Nach wenigen Metern erreichte die Bahn in stadteinwärts linker Seitenlage die Kreuzung mit der damaligen Dorstener Straße. Im weiteren Verlauf folgte die Trasse der Wanner Bahnhofstrasse bis zu ihrer Endstelle am Bahnhof Wanne. Dabei lag das Gleis zumeist in der Straßenmitte.

Für Verspätungen sorgte bereits in den ersten Jahren des Straßenbahnbetriebs die niveaugleiche Kreuzung mit der Bahnstrecke von Bismarck nach Herne. Erst nach vielen Jahren wurde dieser Bahnübergang durch eine Brücke ersetzt.

Hinter der Kreuzung „Unser Fritz“ lag eine weitere Ausweiche. Sie erhielt später die Bezeichnung „Unser-Fritz-Straße“. Wie die naheliegende Zechensiedlung war die Straße nach der etwa 1,5 Kilometer westlich liegenden Schachtanlage Unser Fritz benannt.
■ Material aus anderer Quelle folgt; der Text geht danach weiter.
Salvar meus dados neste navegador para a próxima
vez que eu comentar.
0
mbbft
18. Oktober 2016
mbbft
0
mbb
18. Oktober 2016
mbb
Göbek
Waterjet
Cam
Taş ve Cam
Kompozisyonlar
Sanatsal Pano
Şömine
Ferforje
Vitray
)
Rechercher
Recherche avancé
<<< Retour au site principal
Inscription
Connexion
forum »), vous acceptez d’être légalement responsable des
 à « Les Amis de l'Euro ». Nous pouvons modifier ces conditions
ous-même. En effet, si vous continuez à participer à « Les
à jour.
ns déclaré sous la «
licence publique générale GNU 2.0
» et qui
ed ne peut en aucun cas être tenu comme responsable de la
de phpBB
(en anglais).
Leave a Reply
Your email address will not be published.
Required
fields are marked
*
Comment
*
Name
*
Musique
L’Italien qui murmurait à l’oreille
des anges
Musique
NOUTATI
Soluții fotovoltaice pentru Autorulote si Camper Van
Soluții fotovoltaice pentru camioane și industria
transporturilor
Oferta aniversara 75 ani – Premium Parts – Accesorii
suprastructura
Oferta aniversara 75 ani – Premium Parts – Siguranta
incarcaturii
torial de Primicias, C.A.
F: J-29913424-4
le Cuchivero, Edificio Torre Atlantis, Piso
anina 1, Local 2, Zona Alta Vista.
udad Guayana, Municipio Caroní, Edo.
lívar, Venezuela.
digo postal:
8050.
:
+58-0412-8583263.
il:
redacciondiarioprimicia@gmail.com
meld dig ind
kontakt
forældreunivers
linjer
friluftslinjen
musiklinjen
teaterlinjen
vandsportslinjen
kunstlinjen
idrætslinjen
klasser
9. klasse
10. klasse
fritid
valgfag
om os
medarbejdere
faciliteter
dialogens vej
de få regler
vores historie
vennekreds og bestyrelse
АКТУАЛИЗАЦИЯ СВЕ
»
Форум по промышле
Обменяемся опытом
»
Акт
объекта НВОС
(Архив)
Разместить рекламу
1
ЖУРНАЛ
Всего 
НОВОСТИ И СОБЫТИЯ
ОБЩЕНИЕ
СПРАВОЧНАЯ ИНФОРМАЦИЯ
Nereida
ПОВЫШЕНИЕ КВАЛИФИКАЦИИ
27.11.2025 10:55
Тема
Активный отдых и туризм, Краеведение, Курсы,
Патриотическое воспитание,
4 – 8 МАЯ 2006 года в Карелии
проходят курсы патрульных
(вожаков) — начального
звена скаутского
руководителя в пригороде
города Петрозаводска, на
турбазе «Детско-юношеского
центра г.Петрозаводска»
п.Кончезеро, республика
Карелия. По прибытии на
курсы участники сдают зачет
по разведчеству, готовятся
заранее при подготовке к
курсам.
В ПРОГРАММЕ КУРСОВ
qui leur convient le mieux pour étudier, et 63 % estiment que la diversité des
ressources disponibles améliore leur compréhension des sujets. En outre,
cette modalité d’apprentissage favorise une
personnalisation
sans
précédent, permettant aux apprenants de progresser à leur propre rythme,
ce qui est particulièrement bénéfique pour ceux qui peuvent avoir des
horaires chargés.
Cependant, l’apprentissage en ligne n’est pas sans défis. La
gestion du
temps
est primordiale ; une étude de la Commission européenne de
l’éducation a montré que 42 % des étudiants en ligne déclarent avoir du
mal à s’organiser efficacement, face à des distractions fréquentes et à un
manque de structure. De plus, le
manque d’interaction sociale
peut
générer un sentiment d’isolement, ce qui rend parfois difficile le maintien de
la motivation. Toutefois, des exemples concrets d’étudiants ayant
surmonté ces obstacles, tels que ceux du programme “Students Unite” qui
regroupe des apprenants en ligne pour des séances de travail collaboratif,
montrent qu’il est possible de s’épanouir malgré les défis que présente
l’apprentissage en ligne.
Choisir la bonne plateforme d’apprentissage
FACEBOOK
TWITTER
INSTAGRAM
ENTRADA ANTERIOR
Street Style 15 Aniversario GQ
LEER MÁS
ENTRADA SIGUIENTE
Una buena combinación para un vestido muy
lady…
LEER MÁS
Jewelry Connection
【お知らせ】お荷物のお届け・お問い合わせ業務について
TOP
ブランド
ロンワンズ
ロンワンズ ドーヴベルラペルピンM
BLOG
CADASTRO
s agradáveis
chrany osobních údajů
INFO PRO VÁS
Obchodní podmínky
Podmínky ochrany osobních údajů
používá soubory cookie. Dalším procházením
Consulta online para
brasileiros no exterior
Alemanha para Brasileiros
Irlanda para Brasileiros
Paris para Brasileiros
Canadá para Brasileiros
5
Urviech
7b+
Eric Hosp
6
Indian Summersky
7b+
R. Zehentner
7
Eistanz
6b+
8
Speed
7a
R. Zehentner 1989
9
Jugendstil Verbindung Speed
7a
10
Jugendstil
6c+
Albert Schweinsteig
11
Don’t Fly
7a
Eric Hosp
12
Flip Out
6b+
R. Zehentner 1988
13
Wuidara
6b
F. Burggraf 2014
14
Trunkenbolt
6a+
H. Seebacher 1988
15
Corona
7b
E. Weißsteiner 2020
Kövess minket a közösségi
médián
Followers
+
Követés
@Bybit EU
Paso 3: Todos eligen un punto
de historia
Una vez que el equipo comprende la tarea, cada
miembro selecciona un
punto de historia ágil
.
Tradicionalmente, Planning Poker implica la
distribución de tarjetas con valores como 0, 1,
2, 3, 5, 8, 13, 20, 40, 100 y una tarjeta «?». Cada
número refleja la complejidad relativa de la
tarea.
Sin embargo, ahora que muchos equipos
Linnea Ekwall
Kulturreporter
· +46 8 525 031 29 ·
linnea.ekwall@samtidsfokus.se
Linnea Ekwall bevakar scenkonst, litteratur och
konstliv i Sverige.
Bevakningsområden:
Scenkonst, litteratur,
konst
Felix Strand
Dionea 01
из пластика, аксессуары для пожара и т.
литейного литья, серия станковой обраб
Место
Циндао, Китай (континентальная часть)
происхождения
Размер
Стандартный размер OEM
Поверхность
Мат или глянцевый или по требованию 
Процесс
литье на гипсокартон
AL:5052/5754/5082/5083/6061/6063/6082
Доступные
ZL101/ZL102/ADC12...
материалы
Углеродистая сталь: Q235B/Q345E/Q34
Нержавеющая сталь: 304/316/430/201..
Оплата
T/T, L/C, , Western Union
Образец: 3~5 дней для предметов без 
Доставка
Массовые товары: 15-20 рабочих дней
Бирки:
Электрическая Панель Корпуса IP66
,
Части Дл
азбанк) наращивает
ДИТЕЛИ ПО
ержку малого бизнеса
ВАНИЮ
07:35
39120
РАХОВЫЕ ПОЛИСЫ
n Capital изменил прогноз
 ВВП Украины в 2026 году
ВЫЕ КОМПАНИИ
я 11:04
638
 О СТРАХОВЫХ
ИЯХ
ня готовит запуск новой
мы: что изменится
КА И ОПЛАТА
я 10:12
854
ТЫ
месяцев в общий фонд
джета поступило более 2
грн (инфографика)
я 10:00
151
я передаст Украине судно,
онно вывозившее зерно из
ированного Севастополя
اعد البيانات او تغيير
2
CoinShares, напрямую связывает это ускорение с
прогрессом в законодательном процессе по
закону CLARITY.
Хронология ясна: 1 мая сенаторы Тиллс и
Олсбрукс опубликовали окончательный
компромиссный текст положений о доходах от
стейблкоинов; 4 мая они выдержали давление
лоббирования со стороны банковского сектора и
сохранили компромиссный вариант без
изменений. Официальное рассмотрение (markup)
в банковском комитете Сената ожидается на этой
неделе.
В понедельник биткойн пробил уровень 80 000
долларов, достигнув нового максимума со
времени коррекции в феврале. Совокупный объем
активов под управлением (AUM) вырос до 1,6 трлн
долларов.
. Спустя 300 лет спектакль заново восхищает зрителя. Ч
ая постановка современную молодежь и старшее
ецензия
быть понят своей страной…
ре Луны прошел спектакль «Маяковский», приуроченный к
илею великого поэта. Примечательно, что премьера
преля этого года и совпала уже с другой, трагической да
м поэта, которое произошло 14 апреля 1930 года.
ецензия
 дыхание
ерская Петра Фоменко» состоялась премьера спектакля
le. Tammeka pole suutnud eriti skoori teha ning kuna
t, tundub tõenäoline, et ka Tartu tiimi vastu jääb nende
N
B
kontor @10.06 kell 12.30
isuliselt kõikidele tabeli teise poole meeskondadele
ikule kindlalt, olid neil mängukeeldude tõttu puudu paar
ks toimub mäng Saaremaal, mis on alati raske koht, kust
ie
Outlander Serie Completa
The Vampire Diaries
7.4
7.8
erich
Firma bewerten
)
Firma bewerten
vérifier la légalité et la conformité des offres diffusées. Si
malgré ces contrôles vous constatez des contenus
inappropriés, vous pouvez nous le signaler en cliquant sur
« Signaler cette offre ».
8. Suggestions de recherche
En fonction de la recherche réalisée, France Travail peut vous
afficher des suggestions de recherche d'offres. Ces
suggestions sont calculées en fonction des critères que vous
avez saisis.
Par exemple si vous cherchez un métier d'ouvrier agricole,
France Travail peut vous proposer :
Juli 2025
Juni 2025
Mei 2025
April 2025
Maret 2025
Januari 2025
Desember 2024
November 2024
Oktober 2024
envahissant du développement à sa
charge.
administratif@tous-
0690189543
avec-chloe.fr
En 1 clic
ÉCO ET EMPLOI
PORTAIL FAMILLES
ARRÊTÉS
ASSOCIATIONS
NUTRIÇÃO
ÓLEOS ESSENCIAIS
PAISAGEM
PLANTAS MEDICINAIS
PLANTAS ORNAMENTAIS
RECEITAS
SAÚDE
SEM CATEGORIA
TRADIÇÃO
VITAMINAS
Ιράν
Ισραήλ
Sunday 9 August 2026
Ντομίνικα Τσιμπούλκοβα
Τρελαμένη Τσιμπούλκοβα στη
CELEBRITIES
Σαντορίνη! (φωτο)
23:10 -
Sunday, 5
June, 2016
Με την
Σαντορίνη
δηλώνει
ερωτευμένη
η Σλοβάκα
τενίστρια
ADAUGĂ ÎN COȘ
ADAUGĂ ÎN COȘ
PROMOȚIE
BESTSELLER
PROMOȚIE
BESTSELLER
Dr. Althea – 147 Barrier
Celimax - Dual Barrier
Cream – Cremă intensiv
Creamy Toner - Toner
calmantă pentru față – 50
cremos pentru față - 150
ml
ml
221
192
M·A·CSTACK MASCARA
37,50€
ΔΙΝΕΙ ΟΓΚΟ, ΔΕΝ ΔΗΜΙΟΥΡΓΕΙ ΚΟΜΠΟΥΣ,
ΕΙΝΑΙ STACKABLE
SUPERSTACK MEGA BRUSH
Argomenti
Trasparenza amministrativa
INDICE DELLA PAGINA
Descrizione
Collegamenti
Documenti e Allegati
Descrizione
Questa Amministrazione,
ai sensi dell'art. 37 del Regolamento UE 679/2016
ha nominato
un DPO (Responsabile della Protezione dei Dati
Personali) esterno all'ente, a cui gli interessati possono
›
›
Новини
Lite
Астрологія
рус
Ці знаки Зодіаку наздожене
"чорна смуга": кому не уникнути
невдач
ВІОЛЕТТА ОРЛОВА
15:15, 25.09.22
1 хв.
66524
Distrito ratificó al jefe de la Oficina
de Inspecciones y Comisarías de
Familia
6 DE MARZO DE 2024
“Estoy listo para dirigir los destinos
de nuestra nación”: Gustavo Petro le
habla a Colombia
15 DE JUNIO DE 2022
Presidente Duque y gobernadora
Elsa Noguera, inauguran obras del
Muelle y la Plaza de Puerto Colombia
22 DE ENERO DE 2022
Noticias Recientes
An der Kreuzung Unser Fritz entstand auch das Beitragsbild dieses Kapitels. Es zeigt den Triebwagen 8 auf der Fahrt von Recklinghausen nach Wanne. Darüber hinaus dokumentiert die Postkarte der Dortmunder Kunstanstalt Hermann Lorch die bereits zu dieser Zeit dichte Bebauung der Bahnhofstraße sowie die zahlreich vorhandenen Einzelhandelsgeschäfte.

STUMPFGLEIS ALS ENDSTELLE

Eine letzte Ausweiche befand sich unmittelbar vor der Endstelle am alten Wanner Bahnhof in Höhe der Freise Straße (heute Freisenstraße). Hier wurde das Gleis von der Straßenmitte auf die östliche Straßenseite verschwenkt. Den Abschluß bildete ein Stumpfgleis unmittelbar vor dem niveaugleichen Bahnübergang der Eisenbahn.

An dieser Stelle entstand das letzte Bild dieses Kapitels. Es zeigt den soeben angekommenen Triebwagen 7. Das Linienschild ist noch nicht gewechselt (Verlag Theodor Schnitzler, Düsseldorf (Ausschnitt) – Sammlung Ludwig Schönefeld).

Anfangs war die Straßenbahn im 20-Minuten-Takt unterwegs. 1905 wurden auf der gesamten Strecke neue Ausweichen angelegt, um einen 10-Minuten-Takt zu ermöglichen. Eine dieser neuen Ausweichen befand sich am Waldfriedhof der Stadt Wanne-Eickel (auf Hertener Gemarkung), eine weitere in Höhe der Ziethenstraße (heute Heinestraße) in Wanne.